(This is an older SID, its original PDF can be found here)
Martin Odersky
October 1, 2009
The Problem
Arrays have turned out to be one of the trickiest concepts to get right in Scala. This has mostly to do with very hard constraints that clash with what’s desirable. On the one hand, we want to use arrays for interoperation with Java, which means that they need to have the same representation as in Java. This low-level representation is also useful to get high performance out of arrays. But on the other hand, arrays in Java are severely limited.
First, there’s actually not a single array type representation in Java but
nine different ones: One representation for arrays of reference type and
another eight for arrays of each of the primitive types byte
, char
,
short
, int
, long
, float
, double
, and boolean
. There is no common
type for these different representations which is more specific than just
java.lang.Object
, even though there are some reflective methods to deal with
arrays of arbitrary type in java.lang.reflect.Array
. Second, there’s no way
to create an array of a generic type; only monomorphic array creations are
allowed. Third, the only operations supported by arrays are indexing, updates,
and get length.
Contrast this with what we would like to have in Scala: Arrays should slot
into the collections hierarchy, supporting the hundred or so methods that are
defined on sequences.

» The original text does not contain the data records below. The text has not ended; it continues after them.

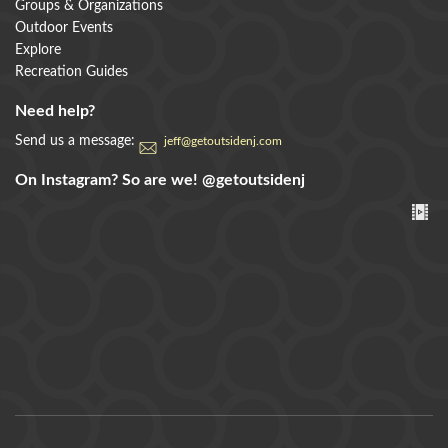
Groups & Organizations
Outdoor Events
Explore
Recreation Guides
Need help?
Send us a message:
jeff@getoutsidenj.com
On Instagram? So are we!
@getoutsidenj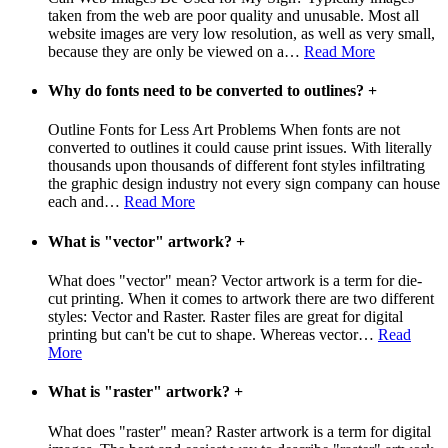
taken from the web are poor quality and unusable. Most all
website images are very low resolution, as well as very small,
because they are only be viewed on a
…
Read More
Why do fonts need to be converted to outlines?
+
Outline Fonts for Less Art Problems When fonts are not
converted to outlines it could cause print issues. With literally
thousands upon thousands of different font styles infiltrating
the graphic design industry not every sign company can house
each and
…
Read More
What is "vector" artwork?
+
What does "vector" mean? Vector artwork is a term for die-
cut printing. When it comes to artwork there are two different
styles: Vector and Raster. Raster files are great for digital
printing but can't be cut to shape. Whereas vector
…
Read
More
What is "raster" artwork?
+
What does "raster" mean? Raster artwork is a term for digital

And they should certainly be generic, so that one can
create an Array[T]
where T
is a type variable.
The Past
How to combine these desirables with the representation restrictions imposed
by Java interoperability and performance? There’s no easy answer, and I
believe we got it wrong the first time when we designed Scala. The Scala
language up to 2.7.x “magically” wrapped and unwrapped arrays when required in
a process called boxing and unboxing, similarly to what is done to treat
primitive numeric types as objects. “Magically” means: the compiler generated
code to do so based on the static types of expressions. Additional magic made
generic array creation work. An expression like new Array[T]
where T
is a type
parameter was converted to new BoxedAnyArray[T]
. BoxedAnyArray
was a special
wrapper class which changed its representation depending on the type of the
concrete Java array to which it was cast. This scheme worked well enough for
most programs but the implementation “leaked” for certain combinations of type
tests and type casts, as well as for observing uninitialized arrays. It also
could lead to unexpectedly low performance. Some of the problems have been
described by David MacIver [1] and Matt Malone [2].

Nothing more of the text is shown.